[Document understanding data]

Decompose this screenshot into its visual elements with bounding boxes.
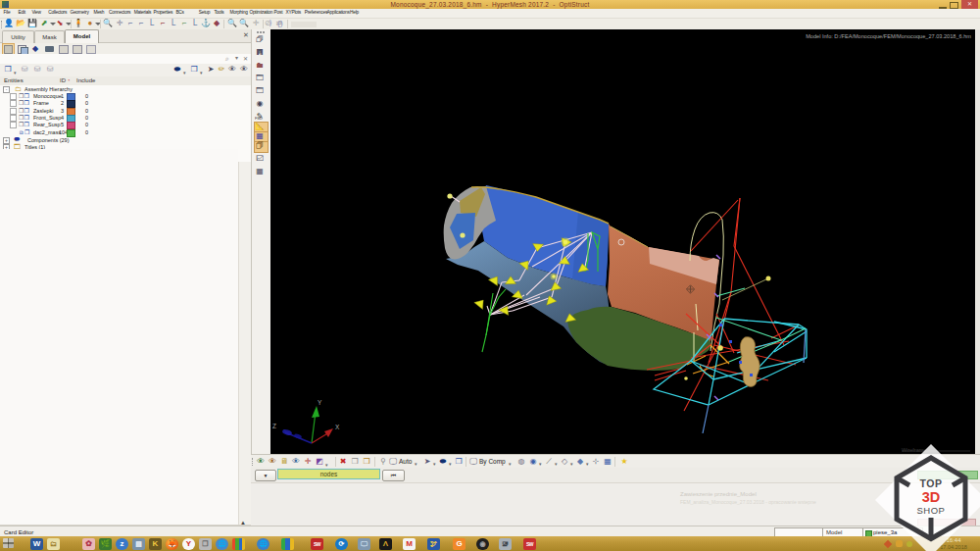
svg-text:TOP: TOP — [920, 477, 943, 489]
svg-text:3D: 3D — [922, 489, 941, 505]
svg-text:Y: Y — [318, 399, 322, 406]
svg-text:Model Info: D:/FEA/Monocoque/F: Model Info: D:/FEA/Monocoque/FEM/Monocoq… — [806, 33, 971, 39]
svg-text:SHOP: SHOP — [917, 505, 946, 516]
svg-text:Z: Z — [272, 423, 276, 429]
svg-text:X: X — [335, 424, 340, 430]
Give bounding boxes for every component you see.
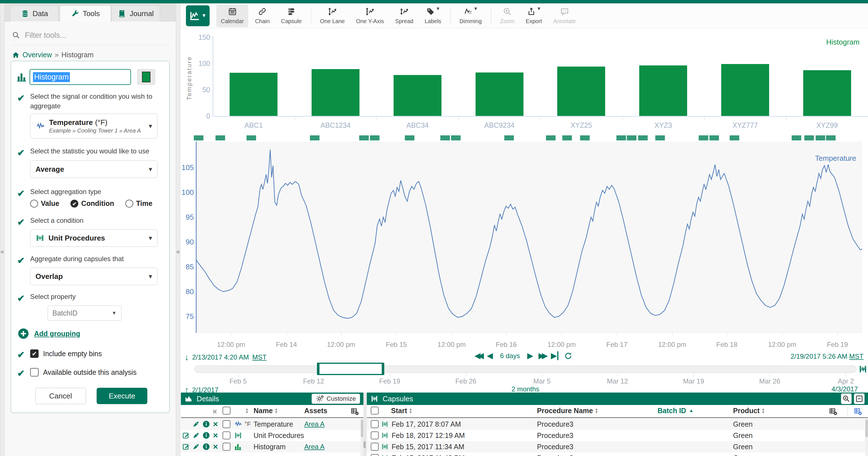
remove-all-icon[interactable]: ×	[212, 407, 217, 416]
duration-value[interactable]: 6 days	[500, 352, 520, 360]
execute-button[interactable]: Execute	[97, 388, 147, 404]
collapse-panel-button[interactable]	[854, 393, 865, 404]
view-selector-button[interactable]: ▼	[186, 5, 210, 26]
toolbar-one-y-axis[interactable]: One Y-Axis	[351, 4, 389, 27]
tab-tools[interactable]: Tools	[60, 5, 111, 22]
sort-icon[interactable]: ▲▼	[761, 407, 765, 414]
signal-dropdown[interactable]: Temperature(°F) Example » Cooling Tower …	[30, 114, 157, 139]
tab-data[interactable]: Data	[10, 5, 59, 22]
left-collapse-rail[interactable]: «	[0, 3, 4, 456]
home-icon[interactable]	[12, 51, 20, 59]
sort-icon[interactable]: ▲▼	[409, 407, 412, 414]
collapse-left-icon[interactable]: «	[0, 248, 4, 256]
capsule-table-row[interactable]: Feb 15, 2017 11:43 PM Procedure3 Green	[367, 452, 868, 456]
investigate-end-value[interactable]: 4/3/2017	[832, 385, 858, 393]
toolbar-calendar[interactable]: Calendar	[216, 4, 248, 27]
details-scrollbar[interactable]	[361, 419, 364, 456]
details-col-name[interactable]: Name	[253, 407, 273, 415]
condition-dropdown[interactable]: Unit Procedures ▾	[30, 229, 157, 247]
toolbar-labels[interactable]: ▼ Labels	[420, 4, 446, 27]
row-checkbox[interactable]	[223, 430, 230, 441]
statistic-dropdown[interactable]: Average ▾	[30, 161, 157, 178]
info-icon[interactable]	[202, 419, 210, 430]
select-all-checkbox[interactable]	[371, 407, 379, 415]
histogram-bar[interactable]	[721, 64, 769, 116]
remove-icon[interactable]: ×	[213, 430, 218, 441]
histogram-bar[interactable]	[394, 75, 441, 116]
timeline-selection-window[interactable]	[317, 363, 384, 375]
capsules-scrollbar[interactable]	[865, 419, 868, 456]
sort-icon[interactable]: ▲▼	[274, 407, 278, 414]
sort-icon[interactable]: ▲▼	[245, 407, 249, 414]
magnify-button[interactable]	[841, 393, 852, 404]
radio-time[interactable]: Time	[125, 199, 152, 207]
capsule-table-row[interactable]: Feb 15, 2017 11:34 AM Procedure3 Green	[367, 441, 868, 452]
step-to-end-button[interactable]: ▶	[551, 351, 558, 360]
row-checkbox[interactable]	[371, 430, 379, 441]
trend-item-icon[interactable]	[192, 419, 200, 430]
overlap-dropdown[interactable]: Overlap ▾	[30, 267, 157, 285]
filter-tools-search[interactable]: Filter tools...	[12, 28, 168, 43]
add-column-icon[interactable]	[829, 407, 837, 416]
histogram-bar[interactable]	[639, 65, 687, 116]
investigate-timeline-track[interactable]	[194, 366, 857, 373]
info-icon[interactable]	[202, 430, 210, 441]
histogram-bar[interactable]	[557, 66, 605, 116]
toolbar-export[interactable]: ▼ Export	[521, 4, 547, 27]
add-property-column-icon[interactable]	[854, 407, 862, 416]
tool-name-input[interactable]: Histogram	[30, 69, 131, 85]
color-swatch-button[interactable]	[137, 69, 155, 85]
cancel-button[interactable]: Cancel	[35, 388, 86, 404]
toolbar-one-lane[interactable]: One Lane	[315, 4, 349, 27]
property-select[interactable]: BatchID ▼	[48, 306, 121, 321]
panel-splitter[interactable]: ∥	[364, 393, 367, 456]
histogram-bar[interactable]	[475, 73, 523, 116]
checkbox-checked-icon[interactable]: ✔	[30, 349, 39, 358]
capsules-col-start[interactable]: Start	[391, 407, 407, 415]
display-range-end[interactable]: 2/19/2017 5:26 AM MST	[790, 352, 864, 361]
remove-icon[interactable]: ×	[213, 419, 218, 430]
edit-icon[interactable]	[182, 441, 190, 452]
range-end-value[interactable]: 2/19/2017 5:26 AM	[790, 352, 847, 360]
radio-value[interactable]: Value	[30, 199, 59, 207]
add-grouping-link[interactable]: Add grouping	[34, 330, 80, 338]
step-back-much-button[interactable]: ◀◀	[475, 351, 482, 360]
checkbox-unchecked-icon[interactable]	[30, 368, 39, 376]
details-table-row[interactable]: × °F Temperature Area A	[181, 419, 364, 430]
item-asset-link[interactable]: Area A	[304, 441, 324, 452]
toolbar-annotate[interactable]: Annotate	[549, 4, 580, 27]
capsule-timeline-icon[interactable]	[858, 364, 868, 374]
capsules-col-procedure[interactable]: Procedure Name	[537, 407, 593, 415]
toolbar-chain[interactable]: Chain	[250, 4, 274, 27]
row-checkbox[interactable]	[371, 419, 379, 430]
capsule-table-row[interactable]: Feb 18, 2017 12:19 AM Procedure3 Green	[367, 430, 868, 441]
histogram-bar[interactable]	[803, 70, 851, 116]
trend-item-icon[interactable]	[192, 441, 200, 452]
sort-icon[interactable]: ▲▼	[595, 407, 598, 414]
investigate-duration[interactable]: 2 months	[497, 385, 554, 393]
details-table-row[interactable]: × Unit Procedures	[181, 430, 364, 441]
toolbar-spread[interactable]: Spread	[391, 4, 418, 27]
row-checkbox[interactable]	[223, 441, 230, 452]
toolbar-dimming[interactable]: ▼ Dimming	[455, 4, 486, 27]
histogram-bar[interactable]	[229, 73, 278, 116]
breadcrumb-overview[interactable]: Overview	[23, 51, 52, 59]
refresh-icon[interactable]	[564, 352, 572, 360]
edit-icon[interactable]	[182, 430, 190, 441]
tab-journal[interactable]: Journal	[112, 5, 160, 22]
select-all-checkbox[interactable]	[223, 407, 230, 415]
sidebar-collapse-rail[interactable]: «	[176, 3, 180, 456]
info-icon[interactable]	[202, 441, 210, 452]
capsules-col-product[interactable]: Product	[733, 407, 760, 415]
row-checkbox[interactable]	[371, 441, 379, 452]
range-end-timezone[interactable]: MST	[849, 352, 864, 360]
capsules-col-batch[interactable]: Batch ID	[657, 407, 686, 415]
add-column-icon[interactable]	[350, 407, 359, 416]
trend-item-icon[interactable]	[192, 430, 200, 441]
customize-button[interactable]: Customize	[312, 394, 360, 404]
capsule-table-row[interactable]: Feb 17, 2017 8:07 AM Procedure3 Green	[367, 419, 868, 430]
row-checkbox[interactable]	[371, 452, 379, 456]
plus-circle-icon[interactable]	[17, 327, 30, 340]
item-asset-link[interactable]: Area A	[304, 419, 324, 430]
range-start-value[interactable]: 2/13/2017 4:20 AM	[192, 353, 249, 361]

--

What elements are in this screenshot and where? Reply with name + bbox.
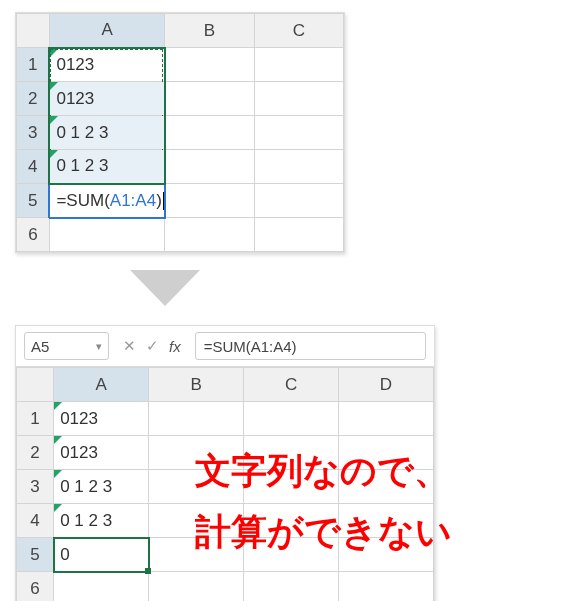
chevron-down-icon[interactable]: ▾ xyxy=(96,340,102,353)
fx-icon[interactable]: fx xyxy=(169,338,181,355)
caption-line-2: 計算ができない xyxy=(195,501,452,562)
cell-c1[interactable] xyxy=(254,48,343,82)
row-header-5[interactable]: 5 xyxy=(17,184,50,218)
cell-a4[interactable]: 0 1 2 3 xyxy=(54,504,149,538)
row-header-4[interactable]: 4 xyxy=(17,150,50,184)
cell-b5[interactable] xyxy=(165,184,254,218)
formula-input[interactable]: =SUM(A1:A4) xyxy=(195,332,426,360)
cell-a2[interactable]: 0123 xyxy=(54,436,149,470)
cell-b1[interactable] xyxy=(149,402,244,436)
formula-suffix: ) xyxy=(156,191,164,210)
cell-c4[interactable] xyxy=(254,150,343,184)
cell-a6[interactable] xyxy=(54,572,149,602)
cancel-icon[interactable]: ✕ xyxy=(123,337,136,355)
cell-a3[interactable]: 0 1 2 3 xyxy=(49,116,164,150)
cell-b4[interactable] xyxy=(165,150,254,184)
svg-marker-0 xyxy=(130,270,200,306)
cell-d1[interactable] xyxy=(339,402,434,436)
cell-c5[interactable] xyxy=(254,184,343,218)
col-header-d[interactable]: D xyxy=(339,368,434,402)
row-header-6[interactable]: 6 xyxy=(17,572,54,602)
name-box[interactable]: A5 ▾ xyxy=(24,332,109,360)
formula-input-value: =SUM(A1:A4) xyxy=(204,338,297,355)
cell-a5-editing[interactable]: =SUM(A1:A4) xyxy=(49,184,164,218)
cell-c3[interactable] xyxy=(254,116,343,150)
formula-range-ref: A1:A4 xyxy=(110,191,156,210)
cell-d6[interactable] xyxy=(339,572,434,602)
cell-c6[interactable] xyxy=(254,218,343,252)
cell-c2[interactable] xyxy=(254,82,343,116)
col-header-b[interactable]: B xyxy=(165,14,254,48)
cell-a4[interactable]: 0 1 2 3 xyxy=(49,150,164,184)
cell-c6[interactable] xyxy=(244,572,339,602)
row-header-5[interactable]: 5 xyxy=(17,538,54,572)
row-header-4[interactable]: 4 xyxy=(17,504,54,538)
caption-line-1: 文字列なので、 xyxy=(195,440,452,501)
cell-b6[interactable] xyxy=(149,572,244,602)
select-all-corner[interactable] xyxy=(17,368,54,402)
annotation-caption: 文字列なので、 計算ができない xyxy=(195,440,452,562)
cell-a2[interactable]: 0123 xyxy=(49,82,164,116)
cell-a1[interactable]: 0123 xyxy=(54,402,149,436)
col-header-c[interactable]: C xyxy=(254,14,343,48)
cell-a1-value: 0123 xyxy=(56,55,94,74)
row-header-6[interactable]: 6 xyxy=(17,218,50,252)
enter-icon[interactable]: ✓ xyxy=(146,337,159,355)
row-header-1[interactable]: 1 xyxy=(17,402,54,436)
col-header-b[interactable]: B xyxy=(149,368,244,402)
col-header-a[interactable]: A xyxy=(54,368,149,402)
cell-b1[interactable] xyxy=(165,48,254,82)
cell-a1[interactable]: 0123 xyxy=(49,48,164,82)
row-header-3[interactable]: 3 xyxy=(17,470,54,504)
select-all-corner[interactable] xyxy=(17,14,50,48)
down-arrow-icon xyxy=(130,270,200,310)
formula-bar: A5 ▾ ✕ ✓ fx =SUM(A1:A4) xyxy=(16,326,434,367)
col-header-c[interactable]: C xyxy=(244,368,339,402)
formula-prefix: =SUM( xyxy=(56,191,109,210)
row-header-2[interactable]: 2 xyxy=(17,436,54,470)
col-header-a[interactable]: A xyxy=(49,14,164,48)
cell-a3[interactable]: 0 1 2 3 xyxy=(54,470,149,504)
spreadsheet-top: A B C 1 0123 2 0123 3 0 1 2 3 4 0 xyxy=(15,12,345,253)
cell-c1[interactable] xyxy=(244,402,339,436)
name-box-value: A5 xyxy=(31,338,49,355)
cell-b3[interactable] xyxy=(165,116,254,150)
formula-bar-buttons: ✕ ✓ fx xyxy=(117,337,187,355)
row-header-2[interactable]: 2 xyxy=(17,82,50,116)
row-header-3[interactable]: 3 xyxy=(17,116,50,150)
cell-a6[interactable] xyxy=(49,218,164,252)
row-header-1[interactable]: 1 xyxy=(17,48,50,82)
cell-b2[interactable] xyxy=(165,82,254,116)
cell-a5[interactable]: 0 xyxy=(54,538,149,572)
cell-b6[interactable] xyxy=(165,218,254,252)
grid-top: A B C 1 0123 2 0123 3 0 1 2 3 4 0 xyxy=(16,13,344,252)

Work required
Check each line above for the word "rail" and copy every line that has it.

Output of the task
left-collapse-rail[interactable]: «	[0, 3, 4, 456]
sidebar-collapse-rail[interactable]: «	[176, 3, 180, 456]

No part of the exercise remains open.